Verder pleit mijn partij, Hart voor Den Haag, voor de inzet van de Koninklijke Marechaussee. In uitzonderlijke gevallen moeten we zelfs niet schromen om het leger in te schakelen. In andere Europese landen gebeurt dat al bij soortgelijke problemen. We moeten de volledige capaciteit van de staat in zetten en laten zien dat er geen plaats is voor ongebreidelde criminaliteit in onze stad.
Er zijn meer concrete stappen nodig. We moeten het toezicht versterken.
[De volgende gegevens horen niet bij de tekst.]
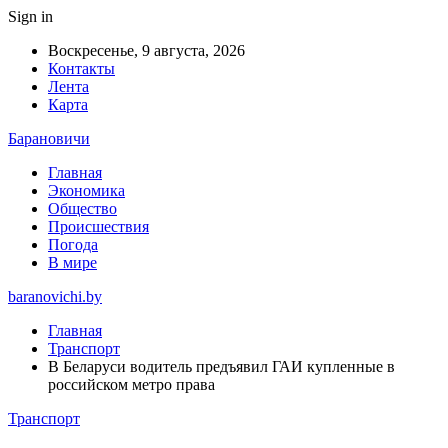
Sign in
Воскресенье, 9 августа, 2026
Контакты
Лента
Карта
Барановичи
Главная
Экономика
Общество
Происшествия
Погода
В мире
baranovichi.by
Главная
Транспорт
В Беларуси водитель предъявил ГАИ купленные в
российском метро права
Транспорт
Bijvoorbeeld meer inzet van slimme cameratechnologie, kentekenherkenning en een intensievere samenwerking tussen gemeente, politie, Openbaar Ministerie en de inlichtingendiensten, ook om de handel in explosieven en illegaal vuurwerk te verstoren. De vraag is niet of we dit kunnen, maar of we het willen.
Het gevoel van veiligheid keert alleen terug als er sneller en harder wordt gestraft. Daders van aanslagen met explosieven moeten voelen dat ze zeer zware gevolgen kunnen verwachten. Alleen door hoge, afschrikwekkende straffen kunnen we voorkomen dat de criminaliteit nog verder uit de hand loopt.
De inwoners van Den Haag – en die van heel Nederland – verdienen het om weer veilig door hun eigen stad te kunnen lopen, ondernemers moeten niet hoeven vrezen voor aanslagen op hun winkels of restaurants. De regering en het stadsbestuur moeten nu handelen en de veiligheid van Nederland en Den Haag vooropstellen. We moeten alles op alles zetten om onze stad weer veilig te maken. Want Den Haag verdient beter, Nederland verdient beter. Den Haag moet weer Den Haag worden. En Nederland moet weer Nederland worden.